There has been an increasing trend in some parts of the world to focus on Corporate Social Responsibility (CSR). CSR is a term frequently used to encompass a whole range of corporate activities but which fundamentally encompasses corporate self-regulation: how large corporates ensure that their businesses respect the law and certain ethical and moral standards and in many cases give something back to the community.
A good example is companies ensuring that their products are not made by children or people working in unsafe factories. This has impacted and raised standards in many countries which previously took a more relaxed approach to such concerns, with the rag trade in particular suffering first-hand the tragic consequences of inadequate and unstable warehouse foundations.
In many parts of the world CSR remains an alien concept or at least one which is not embraced as it is seen as interfering in the ultimate goal of maximising profit.
Also, there are and presumably always will be industries which require investment but are perceived by some as antisocial, immoral or contrary to public decency. Arms, gambling, cigarettes, alcohol, pornography and no doubt others may be considered to fall into this category, but it is unlikely that these industries are going to disappear soon and therefore innovation and investment will continue in those sectors and there will be entrepreneurs investing in existing and new businesses occupying those spaces, and there will be start-ups seeking to exploit those markets with new solutions and products. Such start-ups are likely still to attract investment.
Socially responsible investing (SRI) takes CSR a step further and seeks to encourage corporate practices that promote sustainability, consumer protection, human rights and diversity. Certain investors and funds will deliberately avoid the above mentioned sectors and make a virtue of not investing in, what some may perceive as, these ethically lacking concepts.
Impact Investing, Community Investment and Positive Investing are all terms used in the context of SRI and which are self-explanatory.
But does SRI mean lower profitability? Morgan Stanley produced a report in April 2015 which concludes that sustainable investment has “usually met and often exceeded, the performance of comparable traditional investments”.
Many jurisdictions have responded to and also encouraged SRI by introducing corporate vehicles with, in some cases, fiscal incentives, to create a legal framework for businesses with a social purpose – for example, B-Corporations in the US and Community Interest Companies in the UK.

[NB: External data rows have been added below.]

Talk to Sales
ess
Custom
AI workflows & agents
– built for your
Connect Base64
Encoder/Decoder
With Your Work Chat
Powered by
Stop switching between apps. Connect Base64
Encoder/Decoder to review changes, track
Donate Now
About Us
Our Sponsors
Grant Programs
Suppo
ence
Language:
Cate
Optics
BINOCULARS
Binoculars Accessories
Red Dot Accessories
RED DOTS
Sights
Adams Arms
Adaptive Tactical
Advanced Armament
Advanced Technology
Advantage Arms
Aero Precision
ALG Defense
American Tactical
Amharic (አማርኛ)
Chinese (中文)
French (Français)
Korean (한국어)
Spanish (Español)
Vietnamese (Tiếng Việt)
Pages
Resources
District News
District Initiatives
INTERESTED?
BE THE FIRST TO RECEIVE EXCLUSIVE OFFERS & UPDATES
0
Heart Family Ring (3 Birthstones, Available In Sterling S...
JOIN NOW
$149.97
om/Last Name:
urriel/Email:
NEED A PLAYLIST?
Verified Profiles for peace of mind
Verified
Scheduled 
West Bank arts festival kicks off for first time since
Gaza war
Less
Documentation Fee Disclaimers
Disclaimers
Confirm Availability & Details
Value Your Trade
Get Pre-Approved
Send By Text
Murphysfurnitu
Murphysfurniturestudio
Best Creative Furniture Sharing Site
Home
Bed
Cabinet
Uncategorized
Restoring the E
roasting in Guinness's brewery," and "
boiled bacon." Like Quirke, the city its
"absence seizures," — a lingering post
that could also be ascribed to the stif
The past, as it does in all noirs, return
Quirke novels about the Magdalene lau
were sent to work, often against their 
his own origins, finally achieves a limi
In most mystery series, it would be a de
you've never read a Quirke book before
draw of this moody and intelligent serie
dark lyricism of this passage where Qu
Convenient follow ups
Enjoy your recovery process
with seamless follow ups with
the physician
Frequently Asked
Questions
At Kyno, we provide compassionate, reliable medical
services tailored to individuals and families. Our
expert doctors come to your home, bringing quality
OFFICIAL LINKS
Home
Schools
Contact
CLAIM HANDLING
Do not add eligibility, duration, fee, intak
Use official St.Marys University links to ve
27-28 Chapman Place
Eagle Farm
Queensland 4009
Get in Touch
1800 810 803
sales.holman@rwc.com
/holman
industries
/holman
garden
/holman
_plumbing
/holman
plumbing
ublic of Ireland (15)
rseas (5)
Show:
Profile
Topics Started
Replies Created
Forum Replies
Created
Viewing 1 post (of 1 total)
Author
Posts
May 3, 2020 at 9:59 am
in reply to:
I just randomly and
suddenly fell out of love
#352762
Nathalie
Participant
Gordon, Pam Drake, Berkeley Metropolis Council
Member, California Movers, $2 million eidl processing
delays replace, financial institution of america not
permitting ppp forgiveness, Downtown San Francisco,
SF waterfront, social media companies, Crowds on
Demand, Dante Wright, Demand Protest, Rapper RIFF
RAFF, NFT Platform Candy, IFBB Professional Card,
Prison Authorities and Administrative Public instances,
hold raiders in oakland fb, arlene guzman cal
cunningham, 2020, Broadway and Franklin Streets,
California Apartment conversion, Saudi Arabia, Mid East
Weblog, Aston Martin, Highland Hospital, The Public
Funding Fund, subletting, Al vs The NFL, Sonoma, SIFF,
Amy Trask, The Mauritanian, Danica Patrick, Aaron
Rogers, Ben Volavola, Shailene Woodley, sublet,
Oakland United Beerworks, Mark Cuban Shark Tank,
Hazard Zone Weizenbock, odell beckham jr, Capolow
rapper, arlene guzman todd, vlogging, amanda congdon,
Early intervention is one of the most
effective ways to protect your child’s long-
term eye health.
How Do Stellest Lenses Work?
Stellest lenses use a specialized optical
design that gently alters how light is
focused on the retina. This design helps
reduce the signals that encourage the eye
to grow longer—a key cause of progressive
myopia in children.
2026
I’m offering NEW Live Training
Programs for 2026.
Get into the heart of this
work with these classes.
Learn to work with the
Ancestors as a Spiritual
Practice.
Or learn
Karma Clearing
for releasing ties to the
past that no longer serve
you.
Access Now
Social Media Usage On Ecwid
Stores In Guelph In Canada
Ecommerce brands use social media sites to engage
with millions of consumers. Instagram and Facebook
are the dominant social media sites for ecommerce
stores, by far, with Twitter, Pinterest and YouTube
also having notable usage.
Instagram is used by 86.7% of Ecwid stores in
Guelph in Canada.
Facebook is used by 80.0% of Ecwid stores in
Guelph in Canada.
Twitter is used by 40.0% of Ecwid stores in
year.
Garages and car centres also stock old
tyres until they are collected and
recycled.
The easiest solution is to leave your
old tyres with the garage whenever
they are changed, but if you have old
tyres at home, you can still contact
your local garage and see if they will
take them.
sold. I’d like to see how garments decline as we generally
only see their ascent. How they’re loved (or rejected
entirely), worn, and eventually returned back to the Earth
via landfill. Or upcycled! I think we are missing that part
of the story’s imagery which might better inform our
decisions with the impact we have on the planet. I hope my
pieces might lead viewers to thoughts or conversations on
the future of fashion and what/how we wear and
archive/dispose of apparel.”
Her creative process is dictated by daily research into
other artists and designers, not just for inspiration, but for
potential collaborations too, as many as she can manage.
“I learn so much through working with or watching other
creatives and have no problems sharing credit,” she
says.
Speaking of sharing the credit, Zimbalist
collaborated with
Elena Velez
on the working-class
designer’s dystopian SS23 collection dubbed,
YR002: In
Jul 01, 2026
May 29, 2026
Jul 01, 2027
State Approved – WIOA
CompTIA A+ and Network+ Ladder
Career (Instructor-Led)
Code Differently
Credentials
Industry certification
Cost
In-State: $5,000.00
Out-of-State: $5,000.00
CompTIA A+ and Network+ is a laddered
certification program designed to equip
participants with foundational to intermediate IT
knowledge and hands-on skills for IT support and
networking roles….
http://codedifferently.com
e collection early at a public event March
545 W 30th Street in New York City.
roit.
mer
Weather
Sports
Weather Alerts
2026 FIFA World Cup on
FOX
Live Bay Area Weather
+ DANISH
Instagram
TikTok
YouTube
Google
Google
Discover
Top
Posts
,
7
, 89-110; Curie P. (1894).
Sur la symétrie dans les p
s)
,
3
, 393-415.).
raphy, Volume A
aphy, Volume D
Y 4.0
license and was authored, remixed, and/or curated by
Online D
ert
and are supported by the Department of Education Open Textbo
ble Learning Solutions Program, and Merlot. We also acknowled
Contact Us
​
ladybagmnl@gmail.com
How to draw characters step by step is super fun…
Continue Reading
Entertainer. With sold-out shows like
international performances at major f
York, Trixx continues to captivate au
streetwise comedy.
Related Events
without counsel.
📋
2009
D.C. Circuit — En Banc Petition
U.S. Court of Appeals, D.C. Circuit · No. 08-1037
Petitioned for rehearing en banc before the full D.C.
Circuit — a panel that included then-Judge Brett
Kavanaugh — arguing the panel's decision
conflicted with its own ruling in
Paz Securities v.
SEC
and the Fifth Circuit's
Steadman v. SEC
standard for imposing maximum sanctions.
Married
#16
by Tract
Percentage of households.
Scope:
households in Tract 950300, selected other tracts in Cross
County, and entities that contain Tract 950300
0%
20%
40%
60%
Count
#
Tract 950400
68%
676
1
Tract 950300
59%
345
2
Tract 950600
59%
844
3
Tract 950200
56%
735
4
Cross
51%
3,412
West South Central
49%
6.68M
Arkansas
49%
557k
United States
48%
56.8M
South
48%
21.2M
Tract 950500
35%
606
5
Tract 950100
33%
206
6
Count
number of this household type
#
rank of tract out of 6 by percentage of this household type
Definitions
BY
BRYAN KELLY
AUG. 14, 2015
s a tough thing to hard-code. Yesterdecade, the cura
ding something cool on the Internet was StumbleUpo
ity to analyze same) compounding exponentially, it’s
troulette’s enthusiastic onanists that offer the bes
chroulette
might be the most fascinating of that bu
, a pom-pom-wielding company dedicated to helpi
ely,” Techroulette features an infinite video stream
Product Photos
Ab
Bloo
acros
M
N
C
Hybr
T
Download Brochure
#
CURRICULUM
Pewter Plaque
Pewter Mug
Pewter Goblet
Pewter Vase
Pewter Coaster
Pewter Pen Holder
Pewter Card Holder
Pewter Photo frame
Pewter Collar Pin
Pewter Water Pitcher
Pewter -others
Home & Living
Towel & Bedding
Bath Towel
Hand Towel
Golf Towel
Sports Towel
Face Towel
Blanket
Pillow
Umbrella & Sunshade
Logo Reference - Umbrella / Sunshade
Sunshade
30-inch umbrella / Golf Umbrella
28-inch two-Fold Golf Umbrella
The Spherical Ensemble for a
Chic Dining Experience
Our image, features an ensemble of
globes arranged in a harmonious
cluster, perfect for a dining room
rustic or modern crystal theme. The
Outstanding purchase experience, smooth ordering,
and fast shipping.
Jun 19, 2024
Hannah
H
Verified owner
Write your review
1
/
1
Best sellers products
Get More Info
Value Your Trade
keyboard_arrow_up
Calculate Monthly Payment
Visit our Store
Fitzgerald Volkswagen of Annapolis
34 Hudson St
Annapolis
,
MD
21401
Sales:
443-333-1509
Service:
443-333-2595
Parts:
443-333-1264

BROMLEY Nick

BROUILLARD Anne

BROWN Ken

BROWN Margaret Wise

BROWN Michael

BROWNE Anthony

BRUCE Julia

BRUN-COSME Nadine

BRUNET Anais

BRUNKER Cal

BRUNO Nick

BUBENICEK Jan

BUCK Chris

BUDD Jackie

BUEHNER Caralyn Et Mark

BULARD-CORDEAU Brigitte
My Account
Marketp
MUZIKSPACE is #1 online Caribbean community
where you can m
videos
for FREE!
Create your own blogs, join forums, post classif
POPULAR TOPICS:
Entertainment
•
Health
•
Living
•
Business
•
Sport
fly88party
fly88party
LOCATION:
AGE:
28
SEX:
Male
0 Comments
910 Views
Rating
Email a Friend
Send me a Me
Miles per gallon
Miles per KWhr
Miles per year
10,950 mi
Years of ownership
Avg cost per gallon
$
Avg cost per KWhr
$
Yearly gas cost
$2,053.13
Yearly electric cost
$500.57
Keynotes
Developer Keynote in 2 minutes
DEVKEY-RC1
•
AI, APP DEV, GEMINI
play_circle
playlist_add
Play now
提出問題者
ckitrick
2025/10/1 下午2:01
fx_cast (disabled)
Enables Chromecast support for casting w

It is of course emotive to seek to label entrepreneurs as social or antisocial depending upon how the sectors they invest in are regarded. Views on this change frequently and often with the fashion du jour. The biggest proponents of gambling are the world’s governments hungry for hefty tax revenue generated by casino houses and online betting companies. Given that many of these are elected governments, can gambling really be branded antisocial?
It is worth noting, too, that a business engaged in what might be regarded as an “antisocial” sector is also capable of engaging in considerable positive action through CSR, SRI etc.